* [TO DO]
Check the listing below for lines that hold "gemeente". How many are there? Please give only the number.

* [SUPPLIED DATA]
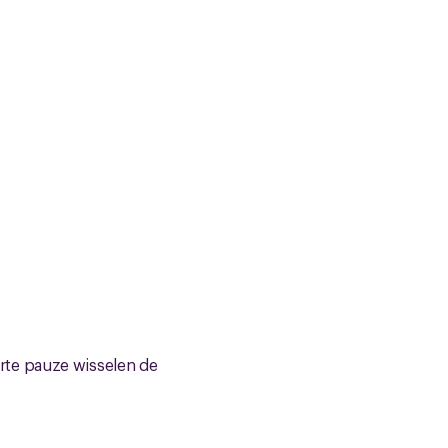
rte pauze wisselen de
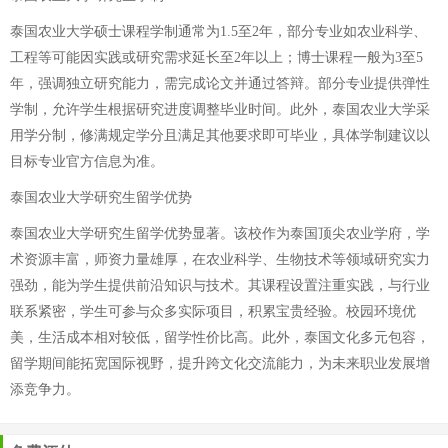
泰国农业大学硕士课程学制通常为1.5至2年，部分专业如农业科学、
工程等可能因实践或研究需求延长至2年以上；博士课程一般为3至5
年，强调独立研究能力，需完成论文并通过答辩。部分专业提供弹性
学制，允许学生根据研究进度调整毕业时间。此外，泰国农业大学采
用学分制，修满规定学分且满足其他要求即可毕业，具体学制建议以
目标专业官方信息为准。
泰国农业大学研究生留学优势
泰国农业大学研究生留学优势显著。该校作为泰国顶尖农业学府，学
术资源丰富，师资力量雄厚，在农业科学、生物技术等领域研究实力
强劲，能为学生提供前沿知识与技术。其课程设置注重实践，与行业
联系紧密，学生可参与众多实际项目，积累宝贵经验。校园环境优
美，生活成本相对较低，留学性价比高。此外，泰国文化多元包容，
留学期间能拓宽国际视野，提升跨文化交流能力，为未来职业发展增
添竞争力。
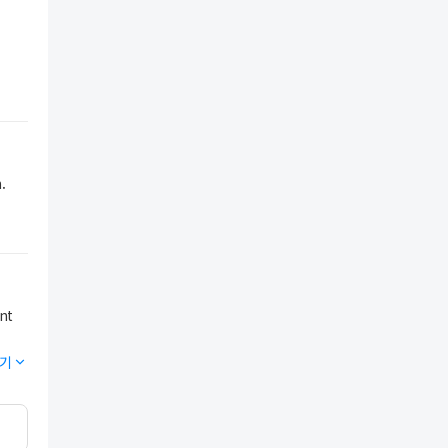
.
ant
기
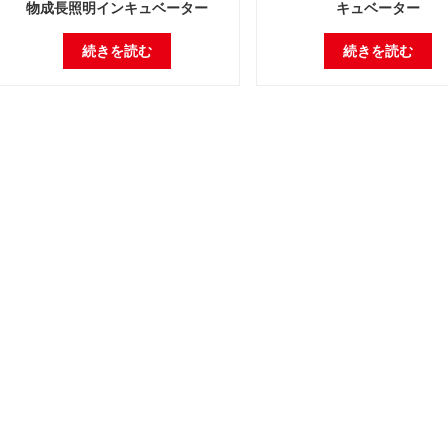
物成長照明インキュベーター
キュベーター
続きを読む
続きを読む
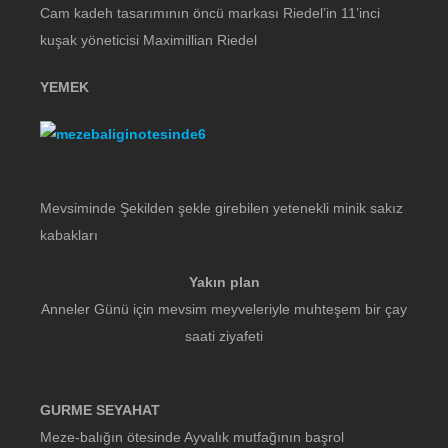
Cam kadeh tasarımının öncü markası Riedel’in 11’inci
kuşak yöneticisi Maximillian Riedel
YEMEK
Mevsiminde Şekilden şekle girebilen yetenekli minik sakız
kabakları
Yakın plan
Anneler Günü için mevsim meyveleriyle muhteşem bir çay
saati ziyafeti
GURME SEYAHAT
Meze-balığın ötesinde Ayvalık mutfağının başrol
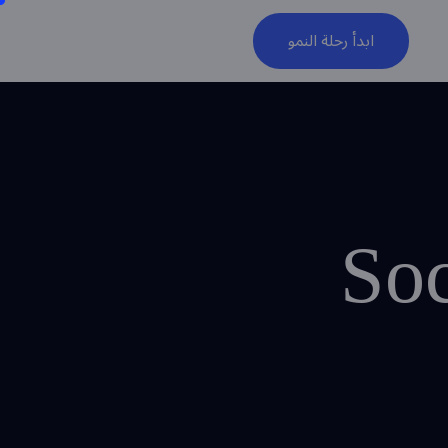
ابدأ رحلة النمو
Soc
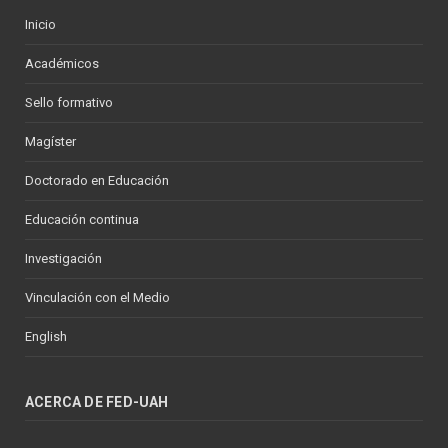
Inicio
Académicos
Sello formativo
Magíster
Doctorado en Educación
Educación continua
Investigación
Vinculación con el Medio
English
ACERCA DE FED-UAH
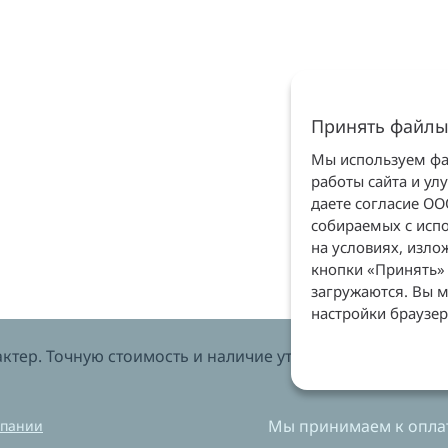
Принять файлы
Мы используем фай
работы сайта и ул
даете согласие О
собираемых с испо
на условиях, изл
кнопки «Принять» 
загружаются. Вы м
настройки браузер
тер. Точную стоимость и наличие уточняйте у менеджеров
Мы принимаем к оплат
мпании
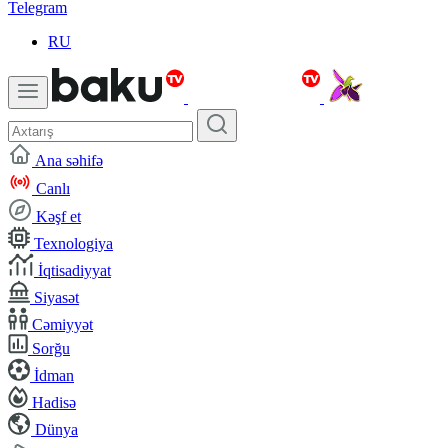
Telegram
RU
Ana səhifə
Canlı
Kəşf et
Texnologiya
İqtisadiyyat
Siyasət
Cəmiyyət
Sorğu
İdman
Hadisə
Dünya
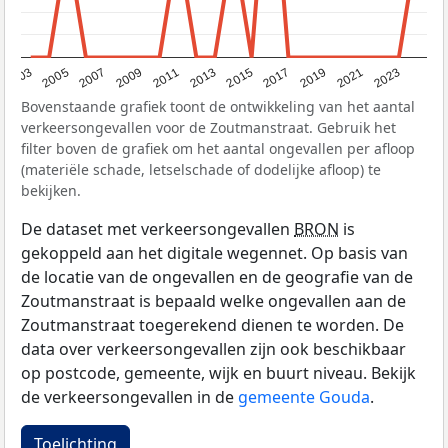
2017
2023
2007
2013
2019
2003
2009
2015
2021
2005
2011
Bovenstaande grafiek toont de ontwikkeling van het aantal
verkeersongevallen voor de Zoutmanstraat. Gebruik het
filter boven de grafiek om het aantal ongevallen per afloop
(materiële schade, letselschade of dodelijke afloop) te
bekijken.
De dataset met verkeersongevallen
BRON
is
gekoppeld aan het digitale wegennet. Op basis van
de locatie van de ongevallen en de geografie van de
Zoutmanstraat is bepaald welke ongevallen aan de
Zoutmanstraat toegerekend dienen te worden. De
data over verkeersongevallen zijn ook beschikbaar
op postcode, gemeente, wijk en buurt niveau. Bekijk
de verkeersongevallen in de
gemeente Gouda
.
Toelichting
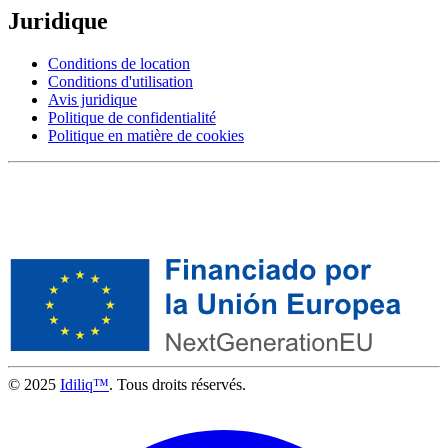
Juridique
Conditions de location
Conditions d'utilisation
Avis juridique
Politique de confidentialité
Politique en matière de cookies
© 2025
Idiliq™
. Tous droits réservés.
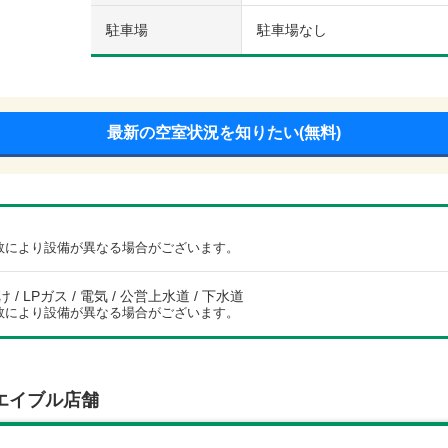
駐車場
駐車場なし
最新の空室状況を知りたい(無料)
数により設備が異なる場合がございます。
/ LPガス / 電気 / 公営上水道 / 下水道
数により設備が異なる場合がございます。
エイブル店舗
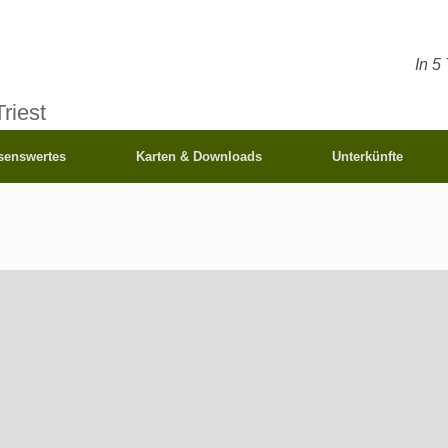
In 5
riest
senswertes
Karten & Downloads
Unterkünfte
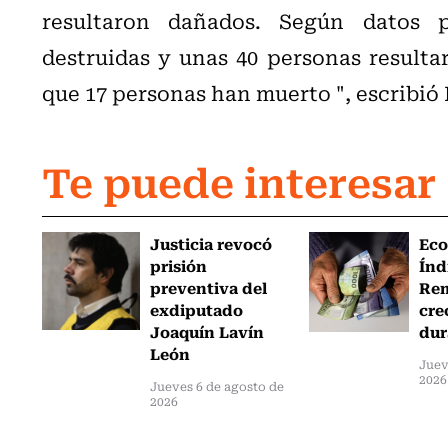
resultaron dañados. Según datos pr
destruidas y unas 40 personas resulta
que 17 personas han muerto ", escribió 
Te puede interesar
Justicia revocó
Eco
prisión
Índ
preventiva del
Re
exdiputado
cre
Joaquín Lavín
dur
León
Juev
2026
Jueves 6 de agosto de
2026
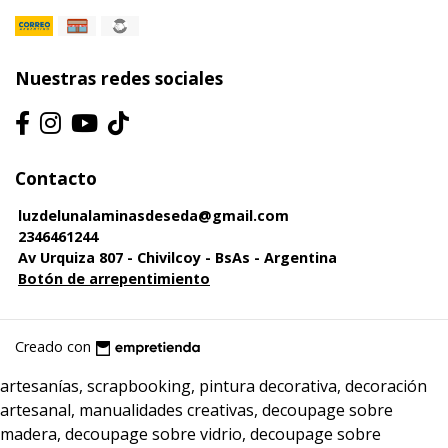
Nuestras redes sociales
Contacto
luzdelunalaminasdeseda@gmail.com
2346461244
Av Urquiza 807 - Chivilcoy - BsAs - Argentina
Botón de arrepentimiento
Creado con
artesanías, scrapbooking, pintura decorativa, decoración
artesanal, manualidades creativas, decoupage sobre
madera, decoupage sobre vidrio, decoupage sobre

* [RESPONSE AREA]
2